Most Florida residents rely on the insurance company they work with to get their policies right. After all, they may not feel as though they have a choice in purchasing insurance in the first place, so they discuss coverage options and begin paying premiums.
However, insurance companies do make mistakes. They may omit something you thought you purchased, put in wrong numbers or make some other error that could end up costing you in the future if your insurer denies a claim.
The declaration page
If you want to double check the key information from your policy, you can look to the declaration page. It contains the following information:
- One of the first pieces of information is who the policy insures, such as the drivers included in an auto policy.
- The property, such as your home or vehicle, may be next.
- This page should show the beginning and end dates for the policy. For auto policies, this is usually a six-month date range, while homeowner policies may list a 12-month date range.
- The maximum amounts your insurer will pay in the event of a covered claim also reside on this page.
- The next bit of information covers how much your premium is for a particular policy. You should be aware that the amount listed reflects the amount owed for the duration of the policy, not your monthly payment.
- Your deductibles are on this page as well. This is the amount you pay out-of-pocket for a claim.
- The last items you will find on the declaration page are any amendments or endorsements to your policy that you requested or agreed to when you purchased the policy.
This page also ordinarily includes how you file a claim should the need arise. As you can see, the declaration page includes a great deal of information that you may need quickly. It also provides you with the first clue as to whether the insurance company made any mistakes or oversights.

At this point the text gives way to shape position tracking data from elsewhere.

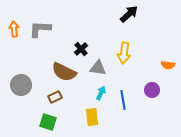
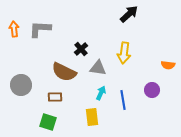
brown rectangle: rotated 24 degrees clockwise
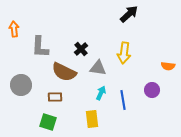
gray L-shape: moved 18 px down; rotated 90 degrees counterclockwise
orange semicircle: moved 1 px down
yellow rectangle: moved 2 px down
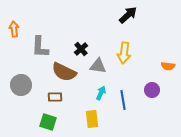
black arrow: moved 1 px left, 1 px down
gray triangle: moved 2 px up
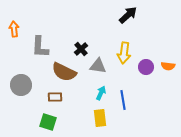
purple circle: moved 6 px left, 23 px up
yellow rectangle: moved 8 px right, 1 px up
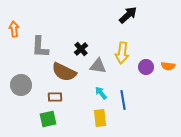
yellow arrow: moved 2 px left
cyan arrow: rotated 64 degrees counterclockwise
green square: moved 3 px up; rotated 30 degrees counterclockwise
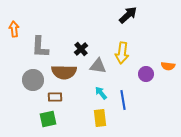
purple circle: moved 7 px down
brown semicircle: rotated 25 degrees counterclockwise
gray circle: moved 12 px right, 5 px up
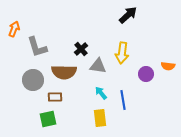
orange arrow: rotated 28 degrees clockwise
gray L-shape: moved 3 px left; rotated 20 degrees counterclockwise
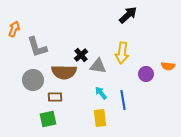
black cross: moved 6 px down
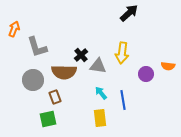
black arrow: moved 1 px right, 2 px up
brown rectangle: rotated 72 degrees clockwise
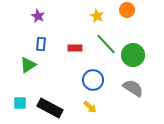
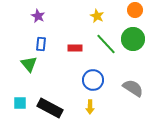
orange circle: moved 8 px right
green circle: moved 16 px up
green triangle: moved 1 px right, 1 px up; rotated 36 degrees counterclockwise
yellow arrow: rotated 48 degrees clockwise
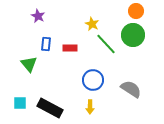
orange circle: moved 1 px right, 1 px down
yellow star: moved 5 px left, 8 px down
green circle: moved 4 px up
blue rectangle: moved 5 px right
red rectangle: moved 5 px left
gray semicircle: moved 2 px left, 1 px down
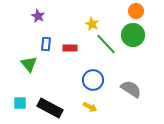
yellow arrow: rotated 64 degrees counterclockwise
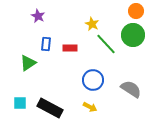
green triangle: moved 1 px left, 1 px up; rotated 36 degrees clockwise
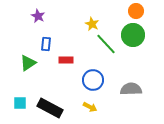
red rectangle: moved 4 px left, 12 px down
gray semicircle: rotated 35 degrees counterclockwise
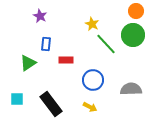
purple star: moved 2 px right
cyan square: moved 3 px left, 4 px up
black rectangle: moved 1 px right, 4 px up; rotated 25 degrees clockwise
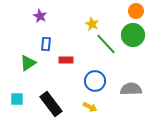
blue circle: moved 2 px right, 1 px down
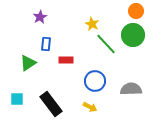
purple star: moved 1 px down; rotated 16 degrees clockwise
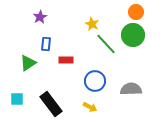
orange circle: moved 1 px down
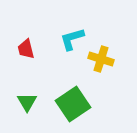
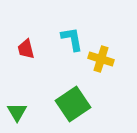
cyan L-shape: rotated 96 degrees clockwise
green triangle: moved 10 px left, 10 px down
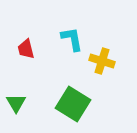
yellow cross: moved 1 px right, 2 px down
green square: rotated 24 degrees counterclockwise
green triangle: moved 1 px left, 9 px up
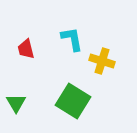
green square: moved 3 px up
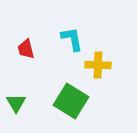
yellow cross: moved 4 px left, 4 px down; rotated 15 degrees counterclockwise
green square: moved 2 px left
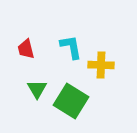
cyan L-shape: moved 1 px left, 8 px down
yellow cross: moved 3 px right
green triangle: moved 21 px right, 14 px up
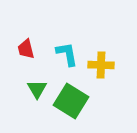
cyan L-shape: moved 4 px left, 7 px down
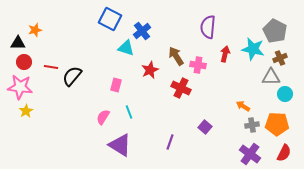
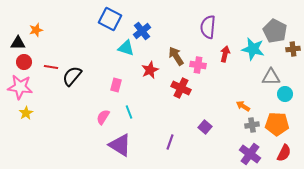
orange star: moved 1 px right
brown cross: moved 13 px right, 9 px up; rotated 16 degrees clockwise
yellow star: moved 2 px down
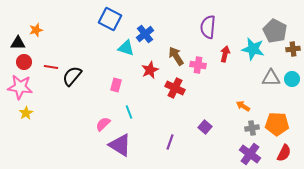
blue cross: moved 3 px right, 3 px down
gray triangle: moved 1 px down
red cross: moved 6 px left
cyan circle: moved 7 px right, 15 px up
pink semicircle: moved 7 px down; rotated 14 degrees clockwise
gray cross: moved 3 px down
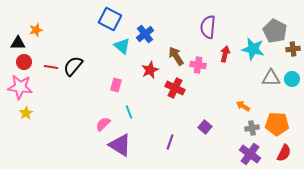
cyan triangle: moved 4 px left, 2 px up; rotated 24 degrees clockwise
black semicircle: moved 1 px right, 10 px up
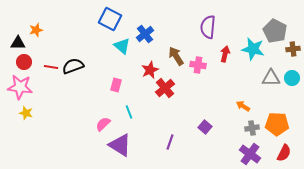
black semicircle: rotated 30 degrees clockwise
cyan circle: moved 1 px up
red cross: moved 10 px left; rotated 24 degrees clockwise
yellow star: rotated 24 degrees counterclockwise
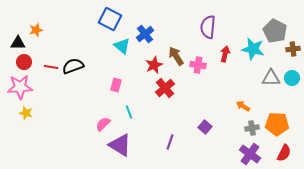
red star: moved 4 px right, 5 px up
pink star: rotated 10 degrees counterclockwise
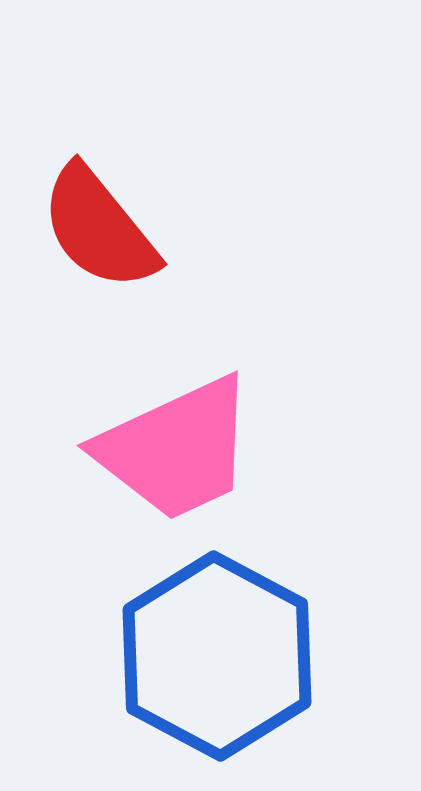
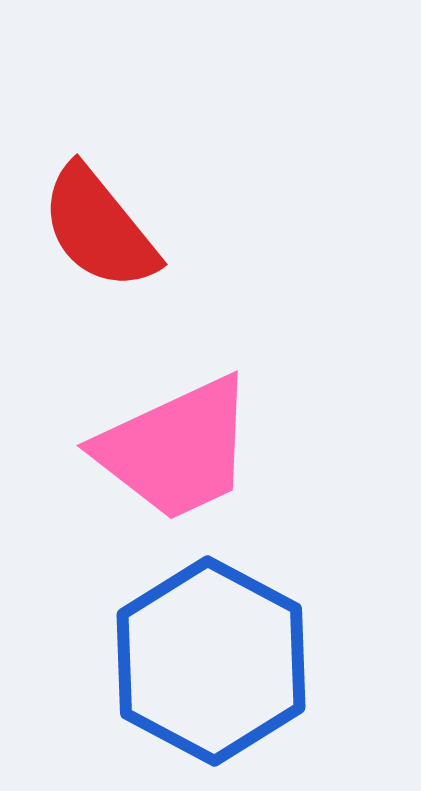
blue hexagon: moved 6 px left, 5 px down
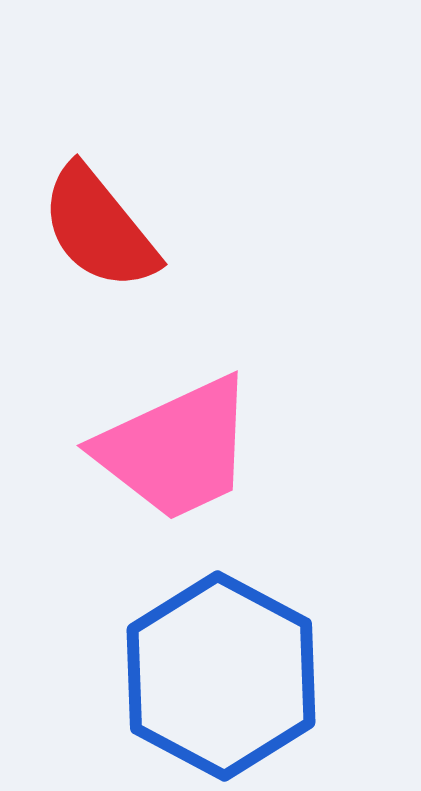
blue hexagon: moved 10 px right, 15 px down
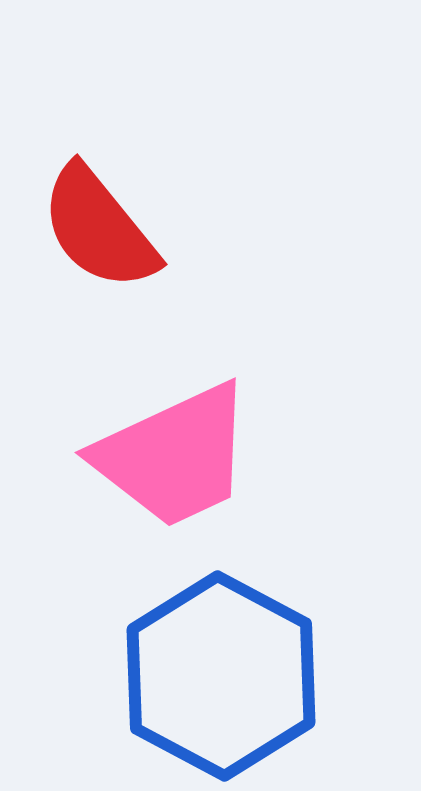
pink trapezoid: moved 2 px left, 7 px down
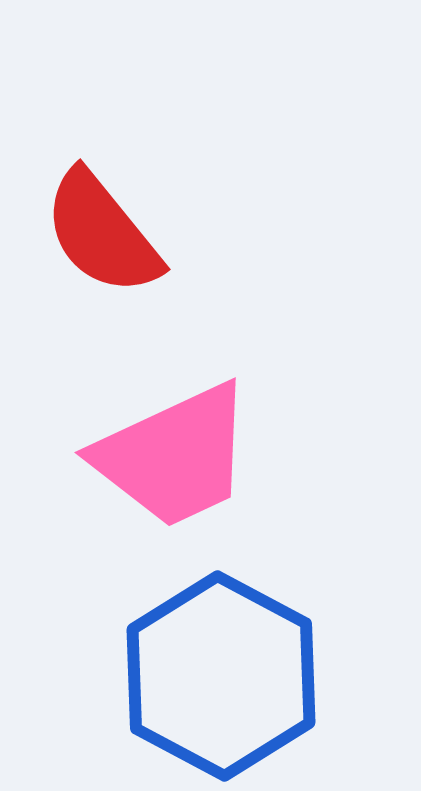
red semicircle: moved 3 px right, 5 px down
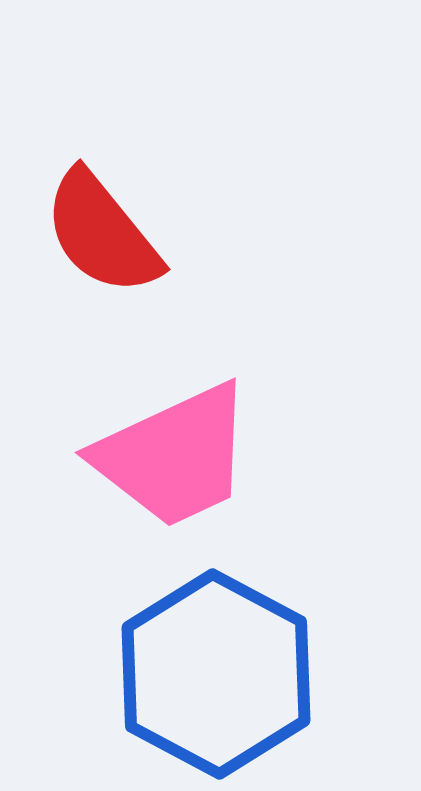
blue hexagon: moved 5 px left, 2 px up
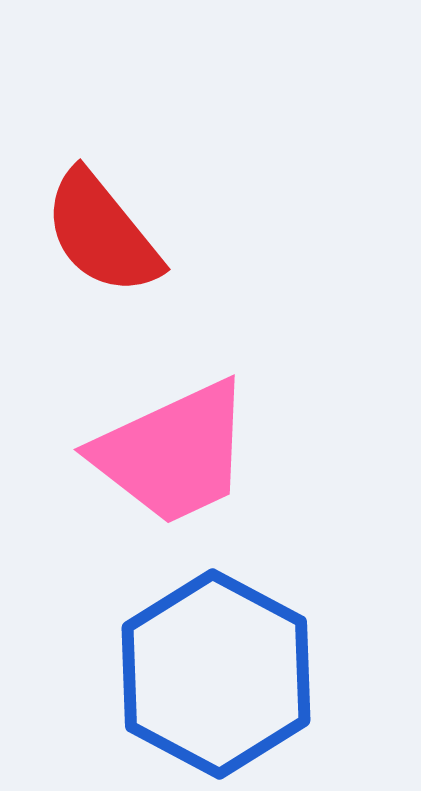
pink trapezoid: moved 1 px left, 3 px up
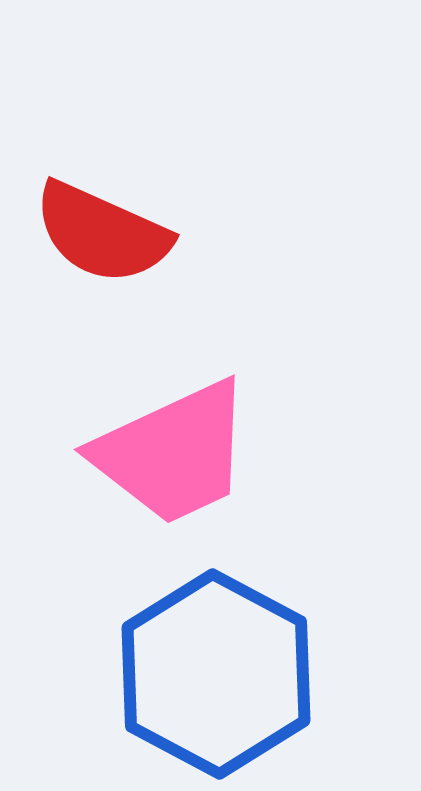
red semicircle: rotated 27 degrees counterclockwise
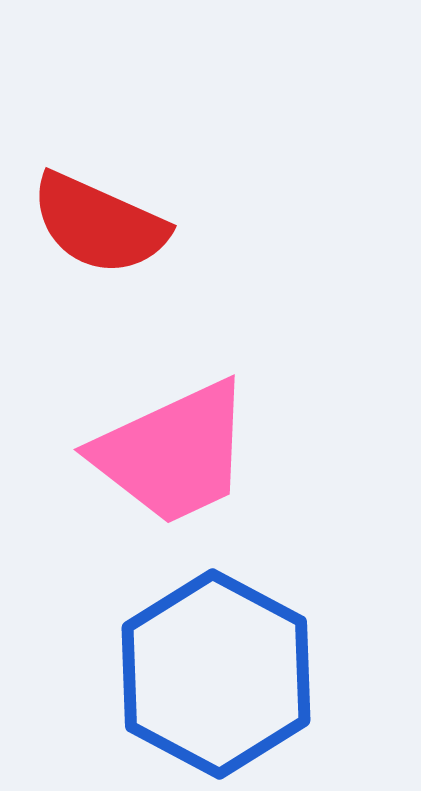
red semicircle: moved 3 px left, 9 px up
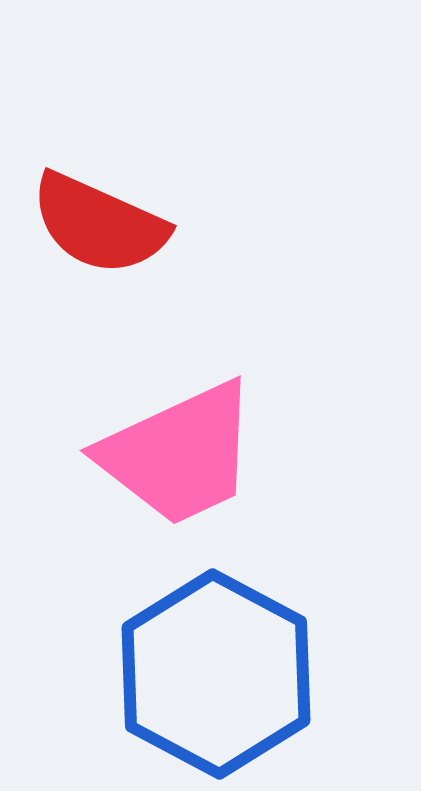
pink trapezoid: moved 6 px right, 1 px down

If you have questions, get answers right away
If you notice something doesn't seem right or if you have questions regarding your coverage based on what you see, you can contact your insurance company for corrections or clarifications. If at some point, you file a claim believing that the information on your declaration page is correct, but the insurer denies it, things may become more complicated.
At this point, a thorough review of the entire policy may be in order. This will tell you whether you missed any exclusions or some other information that makes the denial valid. If you still question the denial, you have the right to appeal that decision, along with the right to enlist experienced legal help in this endeavor.